Toujours majoritairement apportées par les dépressions atlantiques, les précipitations tendent à se renforcer à la fin du printemps et au début de l’été sous forme d’orages et à diminuer en hiver (l’hiver devient notamment plus sec que l’été dans le cas du Lyonnais, de l’Alsace et des Limagnes), avec une part neigeuse plus importante. Cette tendance est nette immédiatement à l'est des massifs abritants d'altitude moyenne (Vosges, Massif Central), le cumul annuel moyen de précipitations y est souvent faible (parfois moins de 600 mm en Alsace ou dans les Limagnes, 744 mm à Dijon, plus élevé dans le Mâconnais et le Lyonnais avec 840 mm environ). Un peu plus vers l'est, dans le cas des piémonts Dauphinois, Savoyards ou du Jura, en raison de la proximité des massifs encore plus élevés faisant barrage aux perturbations, les précipitations redeviennent plus intenses, avec un total annuel partout supérieures à 950 mm et une répartition plus uniforme, plus "océanique", avec parfois même un minimum d’été et un maximum d'automne-hiver qui réapparaissent.

Du fait de la disposition des massifs, les vents ont généralement une direction méridienne (nord ou sud) et du fait de l’abri des massifs avoisinants ils sont, en général, plus modérés que pour les autres types de climats français. Cette affirmation est à nuancer pour la moyenne vallée du Rhône, largement ouverte à chaque extrémité et qui connaît le mistral dès Valence. L’effet de föehn, caractéristique de ces régions, se produit lorsqu’un vent pluvieux franchit une crête ou un massif, après avoir libéré son humidité sur le côté «au vent», l’air se réchauffe et s’assèche rapidement en redescendant le versant sous le vent si bien qu’il est beaucoup plus chaud et sec qu’auparavant en retrouvant son altitude d’origine. Ce vent amène des élévations de température spectaculaires.

L’ensoleillement d’hiver est parfois assez faible dans ces régions en raison des ciels bas persistants et des brouillards tenaces favorisés par les inversions thermiques et par l’humidité apportée par la proximité des grands cours d’eau (Rhin, Rhône ou Saône): en décembre on relève environ 30 heures de soleil à Strasbourg et 50 heures à Dijon ou dans le Lyonnais. A Clermont-Ferrand, Grenoble Saint-Geoirs et Saint-Étienne, plus loin des grandes étendues d’eau, c’est notablement moins gris avec 69 heures relevées en décembre. L’ensoleillement annuel est plus élevé au sud qu’au nord, souvent en raison d’un ensoleillement estival plus important (l’Alsace restant plus souvent soumise aux flux d’ouest nuageux en été alors que dans le sud du domaine ce flux est moins constant). En juillet on passe de 224 heures à Strasbourg à 246 heures à Clermont-Ferrand et à 275 heures à Lyon. Annuellement, on relève 1632 heures annuelles à Strasbourg, 1889 heures à Lons Le Saunier, 1898 heures à Clermont-Ferrand, 2010 heures à Lyon-Bron, 2006 heures à Saint-Etienne Bouthéon et 2080 heures à Grenoble Saint-Geoirs [1].

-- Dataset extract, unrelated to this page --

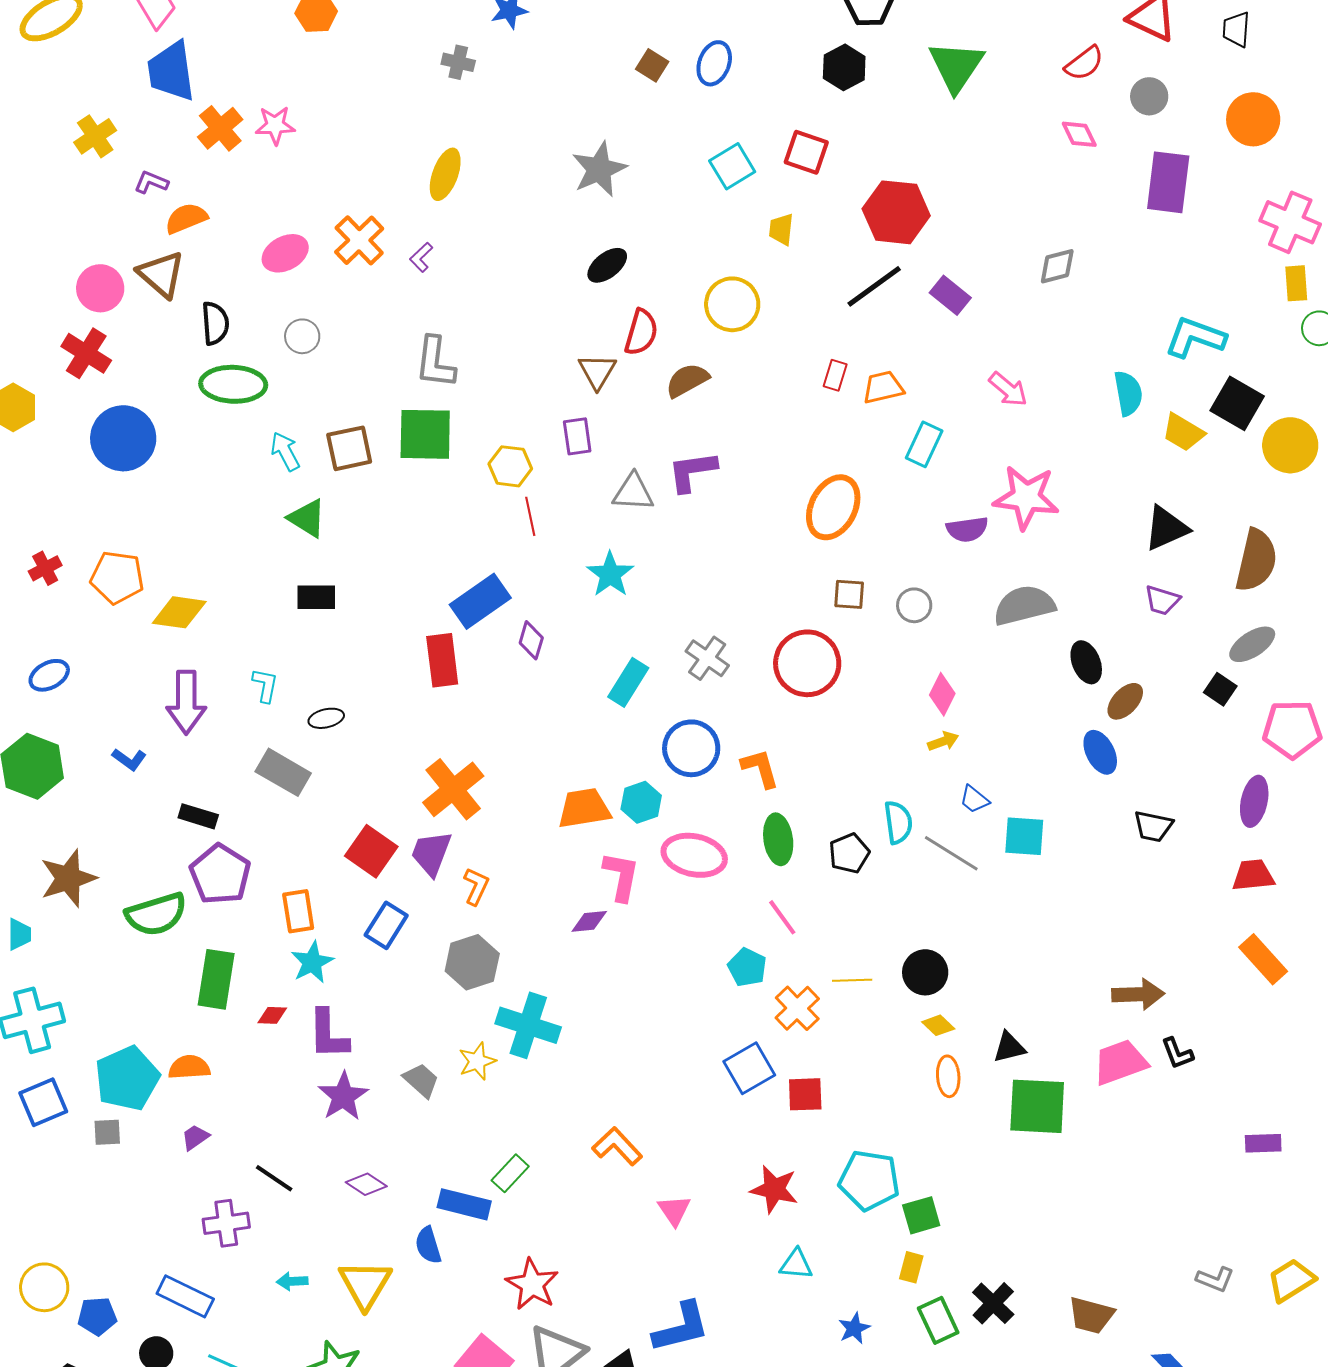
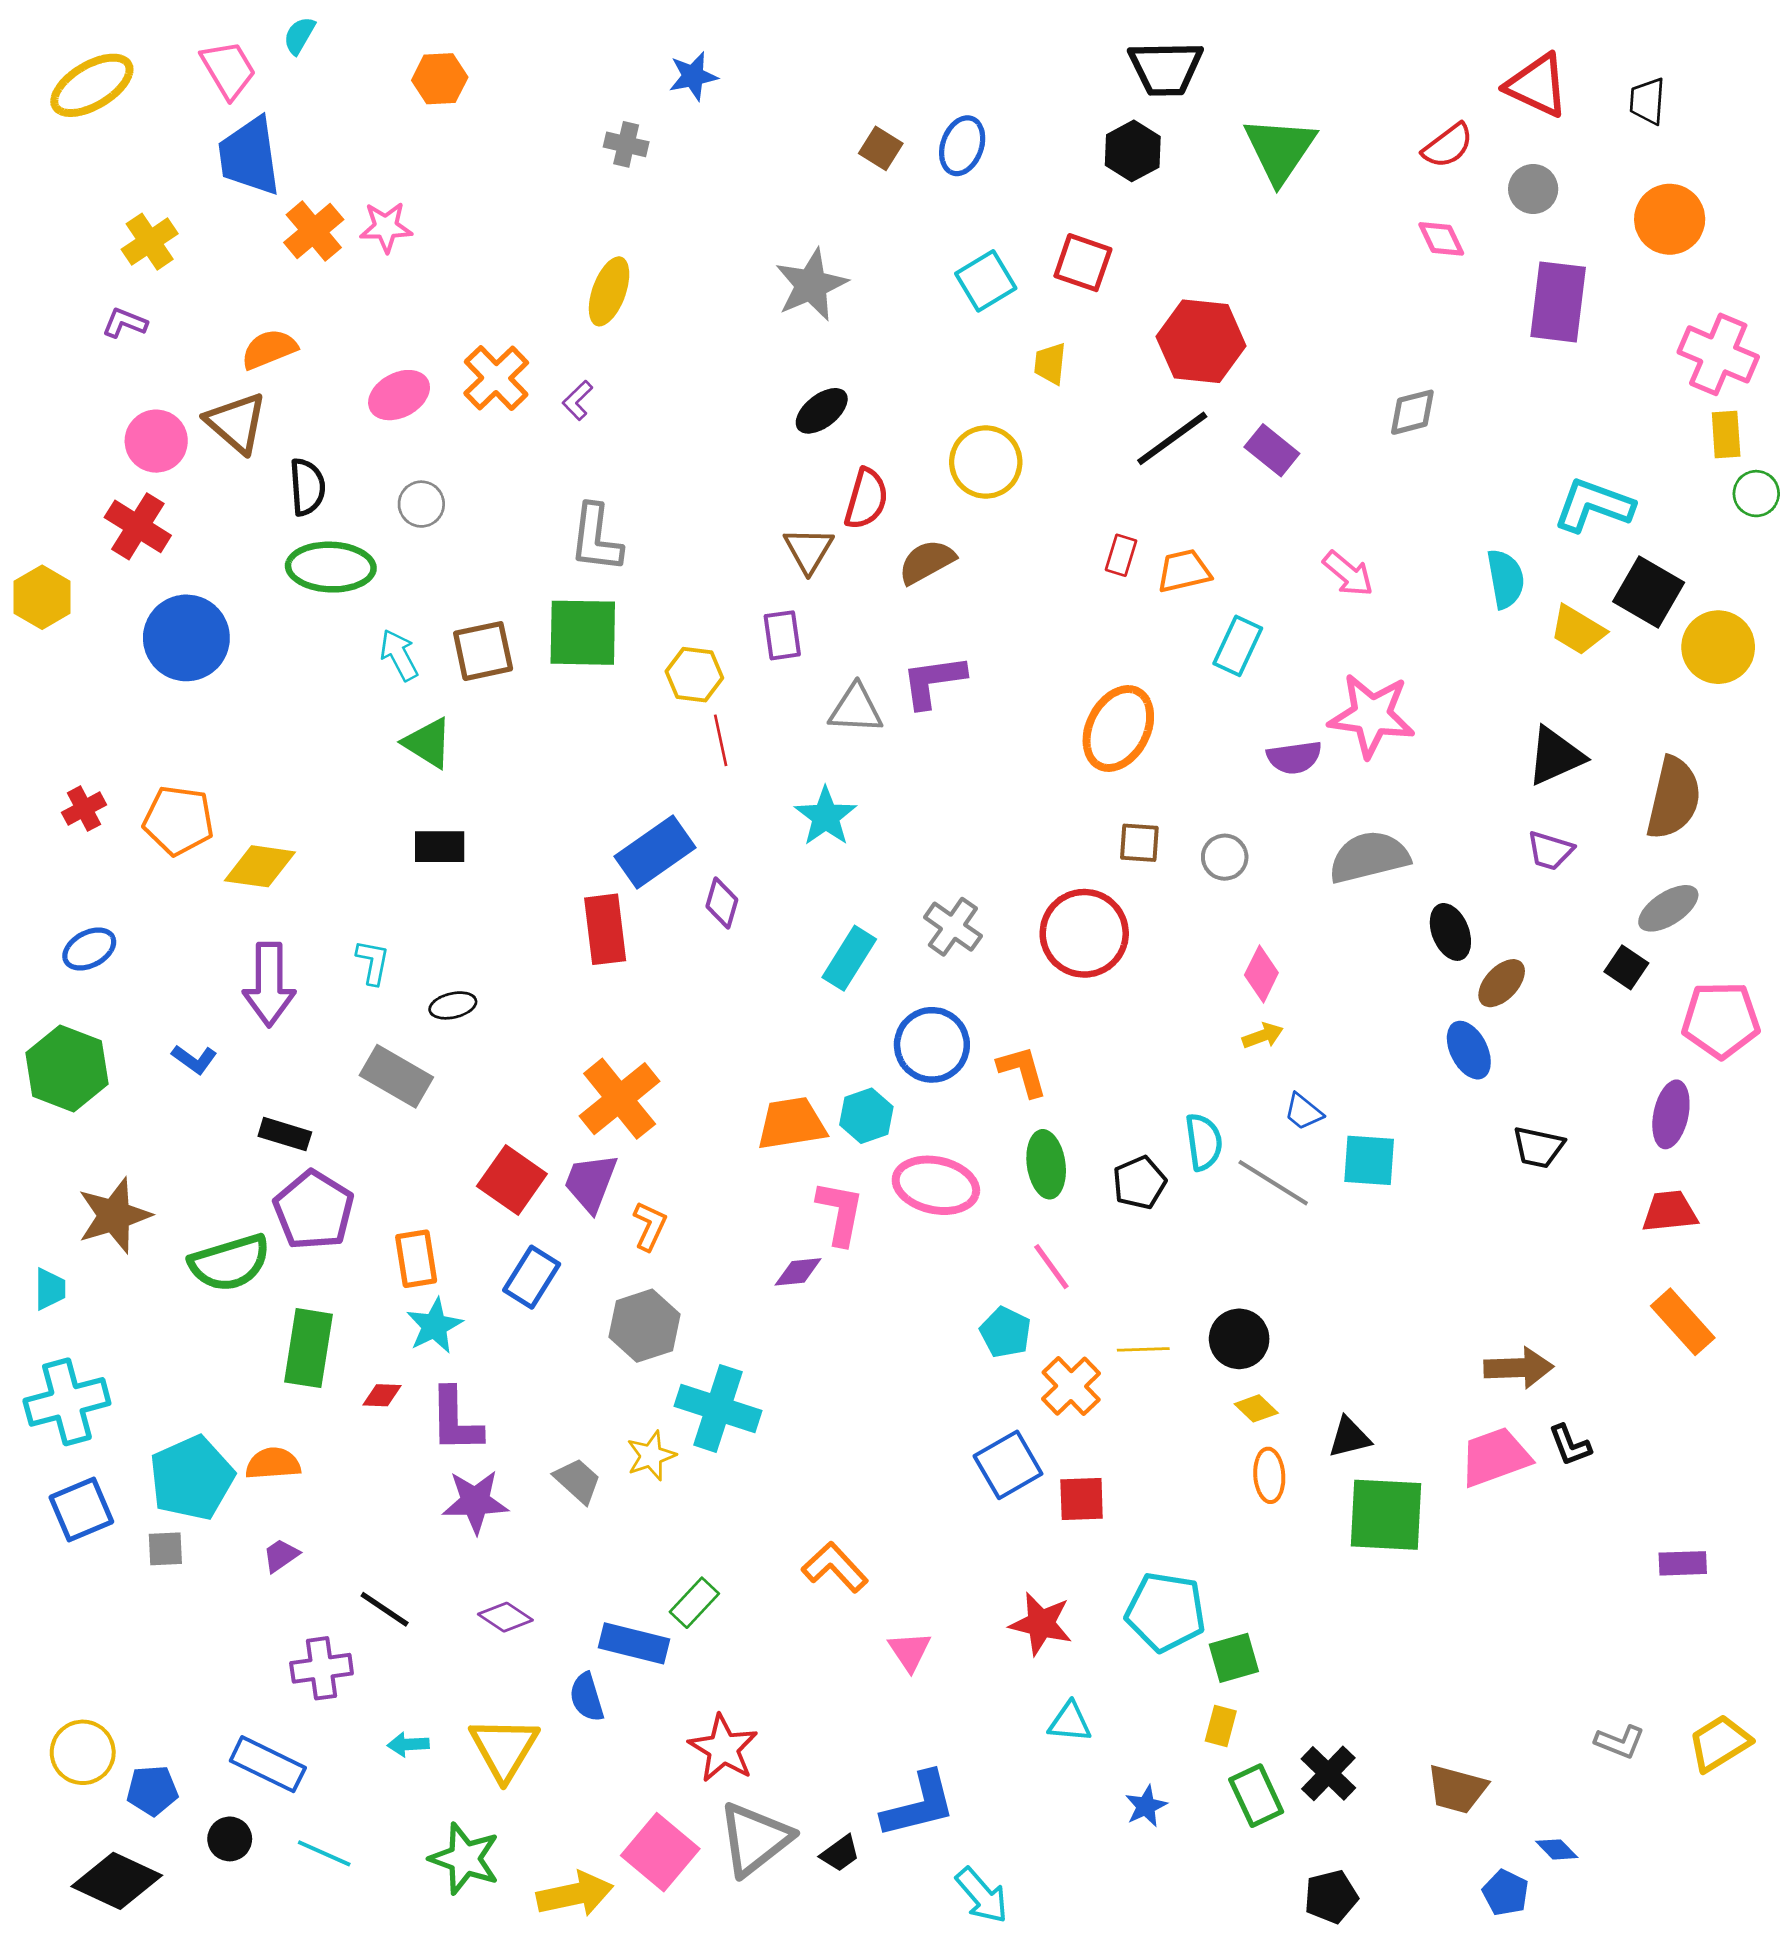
purple L-shape: (151, 182) -> (125, 323), moved
purple star: (343, 1096) -> (475, 1502), turned 30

Le bassin méditerranéen[modifier | modifier le code]

La transition entre les climats semi-océaniques et les régions méditerranéennes se fait progressivement dans la moyenne vallée du Rhône entre Tain-l’Hermitage et Pierrelatte. On considère généralement que l’influence méditerranéenne commence à être réellement significative à la latitude de Montélimar. Cette partie de la vallée du Rhône est un espace d’affrontement entre les masses d’air chaudes du sud et les vagues de froids qui peuvent atteindre sans peine la Provence en hiver. Avec le bassin aquitain, la limite est beaucoup plus brutale et se situe vers Carcassonne. Ailleurs, le domaine méditerranéen est plutôt nettement délimité par le versant sud ou est des massifs montagneux, Pyrénées, Massif Central et Alpes.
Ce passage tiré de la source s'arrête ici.